• [Action item] Every record here needs to be written out again exactly.

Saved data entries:
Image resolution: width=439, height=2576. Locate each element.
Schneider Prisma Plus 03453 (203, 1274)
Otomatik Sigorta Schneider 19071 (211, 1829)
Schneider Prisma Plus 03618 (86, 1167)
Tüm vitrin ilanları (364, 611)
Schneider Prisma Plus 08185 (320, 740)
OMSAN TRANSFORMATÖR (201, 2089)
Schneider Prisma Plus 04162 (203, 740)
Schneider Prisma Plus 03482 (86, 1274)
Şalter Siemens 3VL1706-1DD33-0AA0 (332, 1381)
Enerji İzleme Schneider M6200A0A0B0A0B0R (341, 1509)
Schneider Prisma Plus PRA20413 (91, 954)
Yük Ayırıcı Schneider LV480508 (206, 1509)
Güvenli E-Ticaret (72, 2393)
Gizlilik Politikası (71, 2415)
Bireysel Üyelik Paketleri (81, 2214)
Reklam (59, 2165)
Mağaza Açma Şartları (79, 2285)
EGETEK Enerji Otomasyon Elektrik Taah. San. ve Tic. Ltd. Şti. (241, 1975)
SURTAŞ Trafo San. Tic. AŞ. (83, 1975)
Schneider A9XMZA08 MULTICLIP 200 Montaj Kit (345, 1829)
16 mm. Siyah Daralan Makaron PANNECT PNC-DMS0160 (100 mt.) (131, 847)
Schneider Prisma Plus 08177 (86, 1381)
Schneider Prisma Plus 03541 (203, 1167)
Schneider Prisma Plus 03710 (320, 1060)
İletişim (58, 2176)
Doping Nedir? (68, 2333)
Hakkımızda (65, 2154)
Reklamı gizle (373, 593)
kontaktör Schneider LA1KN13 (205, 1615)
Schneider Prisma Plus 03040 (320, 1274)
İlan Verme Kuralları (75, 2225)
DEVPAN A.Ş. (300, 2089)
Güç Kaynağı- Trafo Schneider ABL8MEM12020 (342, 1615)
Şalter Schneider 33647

• [Reply to the exercise]
Image resolution: width=439, height=2576. Locate each element.
Schneider Prisma Plus 03453 (203, 1274)
Otomatik Sigorta Schneider 19071 (211, 1829)
Schneider Prisma Plus 03618 (86, 1167)
Tüm vitrin ilanları (364, 611)
Schneider Prisma Plus 08185 (320, 740)
OMSAN TRANSFORMATÖR (201, 2089)
Schneider Prisma Plus 04162 (203, 740)
Schneider Prisma Plus 03482 (86, 1274)
Şalter Siemens 3VL1706-1DD33-0AA0 (332, 1381)
Enerji İzleme Schneider M6200A0A0B0A0B0R (341, 1509)
Schneider Prisma Plus PRA20413 (91, 954)
Yük Ayırıcı Schneider LV480508 (206, 1509)
Güvenli E-Ticaret (72, 2393)
Gizlilik Politikası (71, 2415)
Bireysel Üyelik Paketleri (81, 2214)
Reklam (59, 2165)
Mağaza Açma Şartları (79, 2285)
EGETEK Enerji Otomasyon Elektrik Taah. San. ve Tic. Ltd. Şti. (241, 1975)
SURTAŞ Trafo San. Tic. AŞ. (83, 1975)
Schneider A9XMZA08 MULTICLIP 200 Montaj Kit (345, 1829)
16 mm. Siyah Daralan Makaron PANNECT PNC-DMS0160 (100 mt.) (131, 847)
Schneider Prisma Plus 08177 (86, 1381)
Schneider Prisma Plus 03541 (203, 1167)
Schneider Prisma Plus 03710 (320, 1060)
İletişim (58, 2176)
Doping Nedir? (68, 2333)
Hakkımızda (65, 2154)
Reklamı gizle (373, 593)
kontaktör Schneider LA1KN13 (205, 1615)
Schneider Prisma Plus 03040 (320, 1274)
İlan Verme Kuralları (75, 2225)
DEVPAN A.Ş. (300, 2089)
Güç Kaynağı- Trafo Schneider ABL8MEM12020 (342, 1615)
Şalter Schneider 33647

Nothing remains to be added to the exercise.